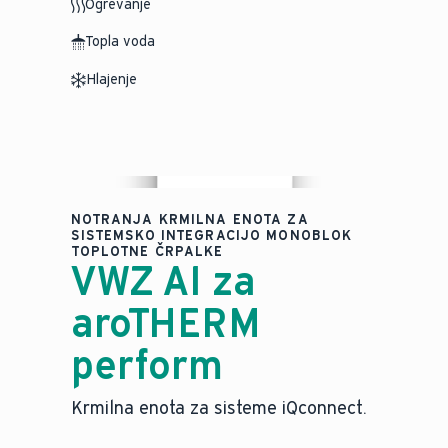
Ogrevanje
Topla voda
Hlajenje
NOTRANJA KRMILNA ENOTA ZA
SISTEMSKO INTEGRACIJO MONOBLOK
TOPLOTNE ČRPALKE
VWZ AI za
aroTHERM
perform
Krmilna enota za sisteme iQconnect.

+-------+

Repeat the entries verbatim; no pictures.

[EXERCISE ANSWER]:
Ogrevanje
Topla voda
Hlajenje
NOTRANJA KRMILNA ENOTA ZA
SISTEMSKO INTEGRACIJO MONOBLOK
TOPLOTNE ČRPALKE
VWZ AI za
aroTHERM
perform
Krmilna enota za sisteme iQconnect.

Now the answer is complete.